Dataset entries
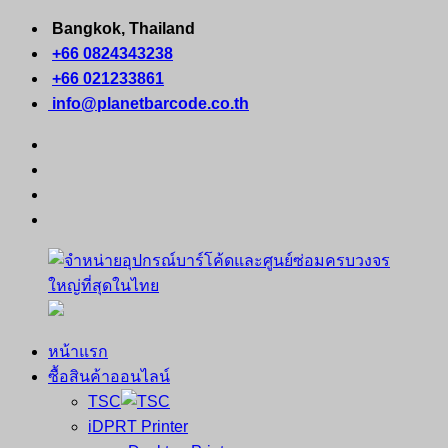
Skip
Bangkok, Thailand
to
+66 0824343238
content
+66 021233861
info@planetbarcode.co.th
facebook
youtube
instagram
tiktok
หน้าแรก
จำหน่าย
คอมพิวเตอร์
ซื้อสินค้าออนไลน์
อุปกรณ์
พกพา
TSC
บาร์
เครื่องพิมพ์
iDPRT Printer
โค้ด
ใบ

Task brief:
An exact retyping of the entries, without images, is the required answer.

Written response:
Skip
Bangkok, Thailand
to
+66 0824343238
content
+66 021233861
info@planetbarcode.co.th
facebook
youtube
instagram
tiktok
หน้าแรก
จำหน่าย
คอมพิวเตอร์
ซื้อสินค้าออนไลน์
อุปกรณ์
พกพา
TSC
บาร์
เครื่องพิมพ์
iDPRT Printer
โค้ด
ใบ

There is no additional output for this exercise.